Department of Microbiology and Immunology, University of Illinois Chicago, Chicago, Illinois 60612, United States.
J Med Chem. 2024 Aug 22;67(16):13737-13764. doi: 10.1021/acs.jmedchem.4c00527. Epub 2024 Aug 6.
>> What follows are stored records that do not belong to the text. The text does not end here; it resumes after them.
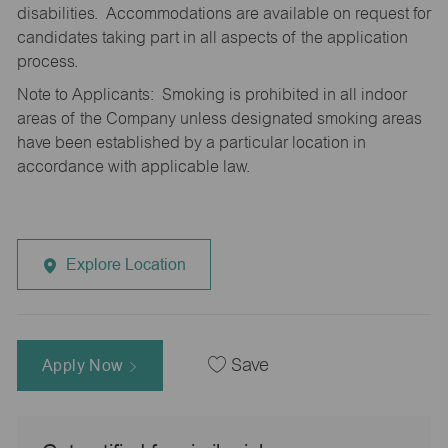
disabilities. Accommodations are available on request for
candidates taking part in all aspects of the application
process.
Note to Applicants: Smoking is prohibited in all indoor
areas of the Company unless designated smoking areas
have been established by a particular location in
accordance with applicable law.
Explore Location
Apply Now
Save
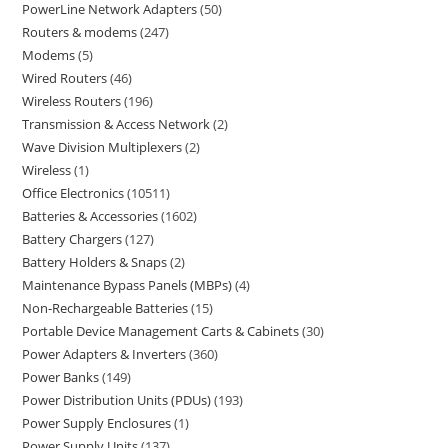
PowerLine Network Adapters
50
Routers & modems
247
Modems
5
Wired Routers
46
Wireless Routers
196
Transmission & Access Network
2
Wave Division Multiplexers
2
Wireless
1
Office Electronics
10511
Batteries & Accessories
1602
Battery Chargers
127
Battery Holders & Snaps
2
Maintenance Bypass Panels (MBPs)
4
Non-Rechargeable Batteries
15
Portable Device Management Carts & Cabinets
30
Power Adapters & Inverters
360
Power Banks
149
Power Distribution Units (PDUs)
193
Power Supply Enclosures
1
Power Supply Units
137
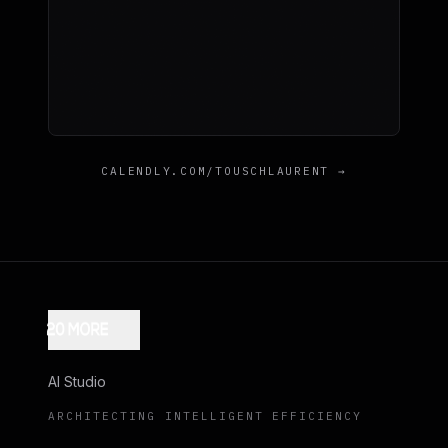
CALENDLY.COM/TOUSCHLAURENT →
AI Studio
ARCHITECTING INTELLIGENT EFFICIENCY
Since the largest and most fatal Ebola virus epidemic during 2014-2016, there have been several consecutive filoviral outbreaks in recent years, including those in 2021, 2022, and 2023. Ongoing outbreak prevalence and limited FDA-approved filoviral therapeutics emphasize the need for novel small molecule treatments. Here, we showcase the structure-activity relationship development of N-substituted pyrrole-based heterocycles and their potent, submicromolar entry inhibition against diverse filoviruses in a target-based pseudovirus assay. Inhibitor antiviral activity was validated using replication-competent Ebola, Sudan, and Marburg viruses. Mutational analysis was used to map the targeted region within the Ebola virus glycoprotein. Antiviral counter-screen and phospholipidosis assays were performed to demonstrate the reduced off-target activity of these filoviral entry inhibitors. Favorable antiviral potency, selectivity, and drug-like properties of the N-substituted pyrrole-based heterocycles support their potential as broad-spectrum antifiloviral treatments.
自 2014-2016 年期间发生最大且最致命的埃博拉病毒疫情以来,近年来已连续发生了几次丝状病毒疫情,包括 2021 年、2022 年和 2023 年。持续的暴发流行率和有限的 FDA 批准的丝状病毒治疗药物强调了需要新型小分子治疗方法。在这里,我们展示了基于 N-取代吡咯的杂环的结构-活性关系的发展,以及它们在基于靶标的假病毒测定中针对各种丝状病毒的有效、亚微摩尔的进入抑制作用。使用复制型埃博拉、苏丹和马尔堡病毒验证了抑制剂的抗病毒活性。突变分析用于定位埃博拉病毒糖蛋白中的靶向区域。进行抗病毒反筛选和磷脂酶病测定以证明这些丝状病毒进入抑制剂的脱靶活性降低。基于 N-取代吡咯的杂环具有良好的抗病毒效力、选择性和类药性,支持它们作为广谱抗丝状病毒治疗药物的潜力。